▸ **PROBLEM TO SOLVE**:
For this exercise, copy the data exactly and omit any images.

Records from a dataset
-*-*-
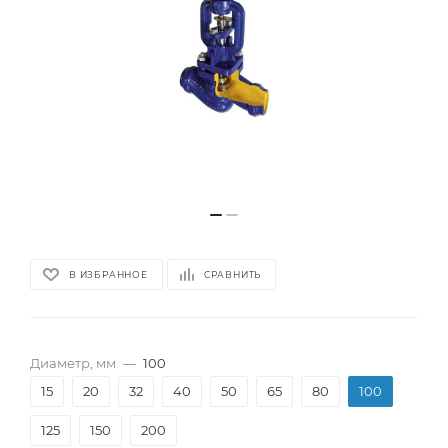
В ИЗБРАННОЕ
СРАВНИТЬ
Диаметр, мм
—
100
15
20
32
40
50
65
80
100
125
150
200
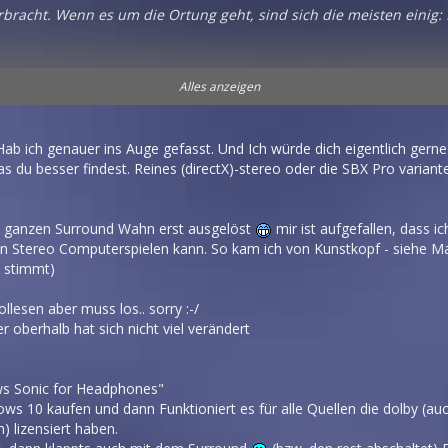
bracht. Wenn es um die Ortung geht, sind sich die meisten einig:
und den Beyerdynamic DT 880, da dass Mainboard a.) zu wenig Saft l
Alles anzeigen
 allem das Klangbild ist extrem neutral.
b ich genauer ins Auge gefasst. Und Ich würde dich eigentlich gerne 
 du besser findest. Reines (directX)-stereo oder die SBX Pro variante
 möglich ist:
JA
LED geblinke
en ganzen Surround Wahn erst ausgelöst
mir ist aufgefallen, dass i
chen Stereo Computerspielen kann. So kam ich von Kunstkopf - siehe Ma
t stimmt)
llesen aber muss los.. sorry :-/
r oberhalb hat sich nicht viel verändert
ws Sonic for Headphones"
 10 kaufen und dann Funktioniert es für alle Quellen die dolby (auch
) lizensiert haben.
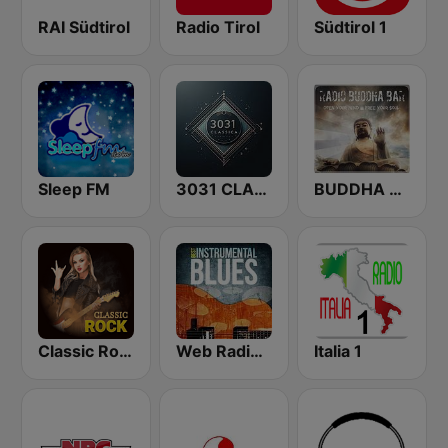
RAI Südtirol
Radio Tirol
Südtirol 1
Sleep FM
3031 CLASSICA
BUDDHA BAR
Classic Rock Station
Web Radio Network Blues Story
Italia 1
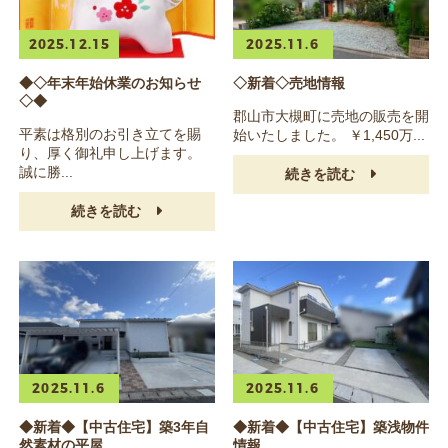
2025.12.15
2025.11.6
◆◇年末年始休業のお知らせ
◇新着◇売地情報
◇◆
郡山市大槻町に売地の販売を開
平素は格別のお引き立てを賜
始いたしました。 ￥1,450万...
り、厚く御礼申し上げます。
誠に勝...
続きを読む
続きを読む
2025.11.6
2025.11.6
◆新着◆【中古住宅】築3年自
◆新着◆【中古住宅】築浅物件
然素材の平屋
情報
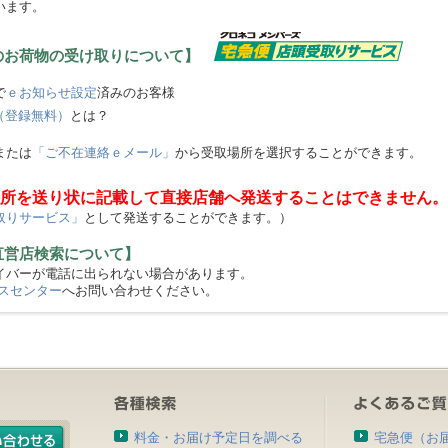
います。
のお荷物の受け取りについて】
で
ｅお知らせ設定
済みのお客様
（登録無料）
とは？
または
「ご不在連絡ｅメール」
から受取場所を選択することができます。
所を送り状に記載して直接店舗へ発送することはできません。
取りサービス」
として発送することができます。）
直営店検索について】
バーが電話に出られない場合があります。
スセンター
へお問い合わせください。
料金・お届け予定日を調べる
宅急便（お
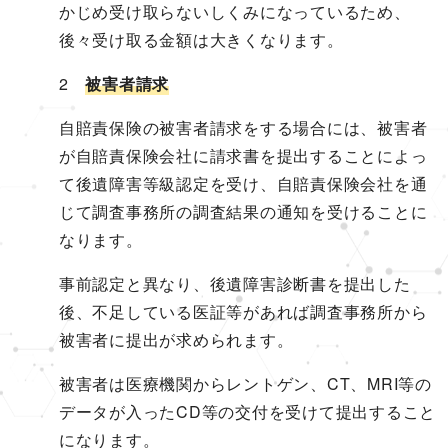
かじめ受け取らないしくみになっているため、
後々受け取る金額は大きくなります。
2
被害者請求
自賠責保険の被害者請求をする場合には、被害者
が自賠責保険会社に請求書を提出することによっ
て後遺障害等級認定を受け、自賠責保険会社を通
じて調査事務所の調査結果の通知を受けることに
なります。
事前認定と異なり、後遺障害診断書を提出した
後、不足している医証等があれば調査事務所から
被害者に提出が求められます。
被害者は医療機関からレントゲン、CT、MRI等の
データが入ったCD等の交付を受けて提出すること
になります。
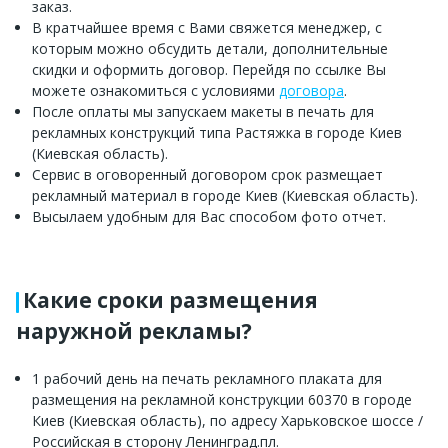
заказ.
В кратчайшее время с Вами свяжется менеджер, с
которым можно обсудить детали, дополнительные
скидки и оформить договор. Перейдя по ссылке Вы
можете ознакомиться с условиями
договора
.
После оплаты мы запускаем макеты в печать для
рекламных конструкций типа Растяжка в городе Киев
(Киевская область).
Сервис в оговоренный договором срок размещает
рекламный материал в городе Киев (Киевская область).
Высылаем удобным для Вас способом фото отчет.
Какие сроки размещения
наружной рекламы?
1 рабочий день на печать рекламного плаката для
размещения на рекламной конструкции 60370 в городе
Киев (Киевская область), по адресу Харьковское шоссе /
Российская в сторону Ленинград.пл.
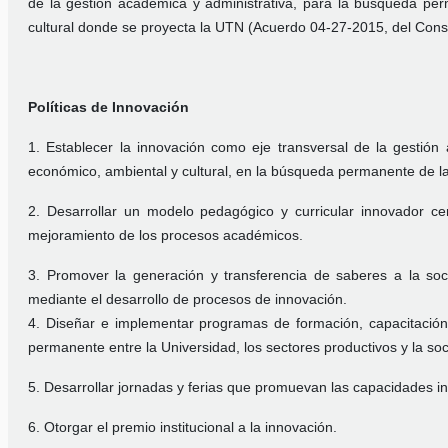
de la gestión académica y administrativa, para la búsqueda per
cultural donde se proyecta la UTN (Acuerdo 04-27-2015, del Conse
Políticas de Innovación
1. Establecer la innovación como eje transversal de la gestión 
económico, ambiental y cultural, en la búsqueda permanente de la
2. Desarrollar un modelo pedagógico y curricular innovador ce
mejoramiento de los procesos académicos.
3. Promover la generación y transferencia de saberes a la soc
mediante el desarrollo de procesos de innovación.
4. Diseñar e implementar programas de formación, capacitación,
permanente entre la Universidad, los sectores productivos y la so
5. Desarrollar jornadas y ferias que promuevan las capacidades in
6. Otorgar el premio institucional a la innovación.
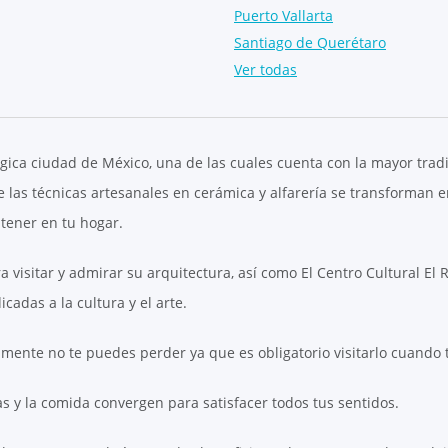
Puerto Vallarta
Santiago de Querétaro
Ver todas
gica ciudad de México, una de las cuales cuenta con la mayor tradic
 las técnicas artesanales en cerámica y alfarería se transforman 
tener en tu hogar.
visitar y admirar su arquitectura, así como El Centro Cultural El 
cadas a la cultura y el arte.
tivamente no te puedes perder ya que es obligatorio visitarlo cuando
as y la comida convergen para satisfacer todos tus sentidos.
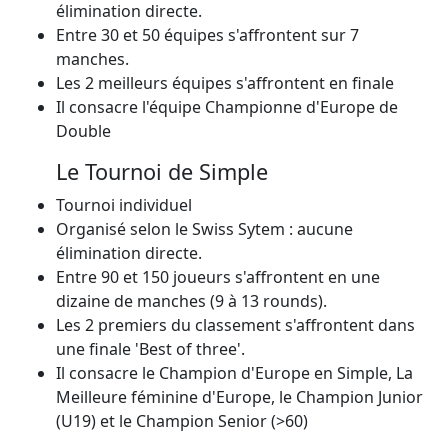
élimination directe.
Entre 30 et 50 équipes s'affrontent sur 7
manches.
Les 2 meilleurs équipes s'affrontent en finale
Il consacre l'équipe Championne d'Europe de
Double
Le Tournoi de Simple
Tournoi individuel
Organisé selon le Swiss Sytem : aucune
élimination directe.
Entre 90 et 150 joueurs s'affrontent en une
dizaine de manches (9 à 13 rounds).
Les 2 premiers du classement s'affrontent dans
une finale 'Best of three'.
Il consacre le Champion d'Europe en Simple, La
Meilleure féminine d'Europe, le Champion Junior
(U19) et le Champion Senior (>60)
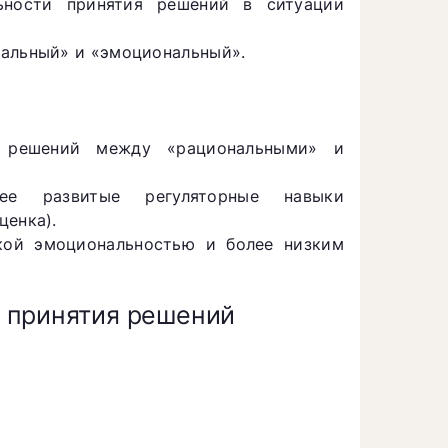
льности принятия решений в ситуации
нальный» и «эмоциональный».
я решений между «рациональными» и
лее развитые регуляторные навыки
ценка).
кой эмоциональностью и более низким
 принятия решений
-*-*-
▸ **SOLUTION**:
В ИЗБРАННОЕ
СРАВНИТЬ
Диаметр, мм
—
100
15
20
32
40
50
65
80
100
125
150
200
bracht. Wenn es um die Ortung geht, sind sich die meisten einig:
und den Beyerdynamic DT 880, da dass Mainboard a.) zu wenig Saft l
Alles anzeigen
 allem das Klangbild ist extrem neutral.
b ich genauer ins Auge gefasst. Und Ich würde dich eigentlich gerne 
 du besser findest. Reines (directX)-stereo oder die SBX Pro variante
 möglich ist:
JA
LED geblinke
en ganzen Surround Wahn erst ausgelöst
mir ist aufgefallen, dass i
chen Stereo Computerspielen kann. So kam ich von Kunstkopf - siehe Ma
t stimmt)
llesen aber muss los.. sorry :-/
r oberhalb hat sich nicht viel verändert
ws Sonic for Headphones"
 10 kaufen und dann Funktioniert es für alle Quellen die dolby (auch
) lizensiert haben.
RAI Südtirol
Radio Tirol
Südtirol 1
Sleep FM
3031 CLASSICA
BUDDHA BAR
Classic Rock Station
Web Radio Network Blues Story
Italia 1
2025.12.15
2025.11.6
◆◇年末年始休業のお知らせ
◇新着◇売地情報
◇◆
郡山市大槻町に売地の販売を開
平素は格別のお引き立てを賜
始いたしました。 ￥1,450万...
り、厚く御礼申し上げます。
誠に勝...
続きを読む
続きを読む
2025.11.6
2025.11.6
◆新着◆【中古住宅】築3年自
◆新着◆【中古住宅】築浅物件
然素材の平屋
情報
います。
のお荷物の受け取りについて】
で
ｅお知らせ設定
済みのお客様
（登録無料）
とは？
または
「ご不在連絡ｅメール」
から受取場所を選択することができます。
所を送り状に記載して直接店舗へ発送することはできません。
取りサービス」
として発送することができます。）
直営店検索について】
バーが電話に出られない場合があります。
スセンター
へお問い合わせください。
料金・お届け予定日を調べる
宅急便（お
かじめ受け取らないしくみになっているため、
後々受け取る金額は大きくなります。
2
被害者請求
自賠責保険の被害者請求をする場合には、被害者
が自賠責保険会社に請求書を提出することによっ
て後遺障害等級認定を受け、自賠責保険会社を通
じて調査事務所の調査結果の通知を受けることに
なります。
事前認定と異なり、後遺障害診断書を提出した
後、不足している医証等があれば調査事務所から
被害者に提出が求められます。
被害者は医療機関からレントゲン、CT、MRI等の
データが入ったCD等の交付を受けて提出すること
になります。
заказ.
В кратчайшее время с Вами свяжется менеджер, с
которым можно обсудить детали, дополнительные
скидки и оформить договор. Перейдя по ссылке Вы
можете ознакомиться с условиями
договора
.
После оплаты мы запускаем макеты в печать для
рекламных конструкций типа Растяжка в городе Киев
(Киевская область).
Сервис в оговоренный договором срок размещает
рекламный материал в городе Киев (Киевская область).
Высылаем удобным для Вас способом фото отчет.
Какие сроки размещения
наружной рекламы?
1 рабочий день на печать рекламного плаката для
размещения на рекламной конструкции 60370 в городе
Киев (Киевская область), по адресу Харьковское шоссе /
Российская в сторону Ленинград.пл.
de la gestión académica y administrativa, para la búsqueda per
cultural donde se proyecta la UTN (Acuerdo 04-27-2015, del Conse
Políticas de Innovación
1. Establecer la innovación como eje transversal de la gestión 
económico, ambiental y cultural, en la búsqueda permanente de la
2. Desarrollar un modelo pedagógico y curricular innovador ce
mejoramiento de los procesos académicos.
3. Promover la generación y transferencia de saberes a la soc
mediante el desarrollo de procesos de innovación.
4. Diseñar e implementar programas de formación, capacitación,
permanente entre la Universidad, los sectores productivos y la so
5. Desarrollar jornadas y ferias que promuevan las capacidades in
6. Otorgar el premio institucional a la innovación.
Puerto Vallarta
Santiago de Querétaro
Ver todas
gica ciudad de México, una de las cuales cuenta con la mayor tradic
 las técnicas artesanales en cerámica y alfarería se transforman 
tener en tu hogar.
visitar y admirar su arquitectura, así como El Centro Cultural El 
cadas a la cultura y el arte.
tivamente no te puedes perder ya que es obligatorio visitarlo cuando
as y la comida convergen para satisfacer todos tus sentidos.
élimination directe.
Entre 30 et 50 équipes s'affrontent sur 7
manches.
Les 2 meilleurs équipes s'affrontent en finale
Il consacre l'équipe Championne d'Europe de
Double
Le Tournoi de Simple
Tournoi individuel
Organisé selon le Swiss Sytem : aucune
élimination directe.
Entre 90 et 150 joueurs s'affrontent en une
dizaine de manches (9 à 13 rounds).
Les 2 premiers du classement s'affrontent dans
une finale 'Best of three'.
Il consacre le Champion d'Europe en Simple, La
Meilleure féminine d'Europe, le Champion Junior
(U19) et le Champion Senior (>60)
льности принятия решений в ситуации
нальный» и «эмоциональный».
я решений между «рациональными» и
лее развитые регуляторные навыки
ценка).
кой эмоциональностью и более низким
 принятия решений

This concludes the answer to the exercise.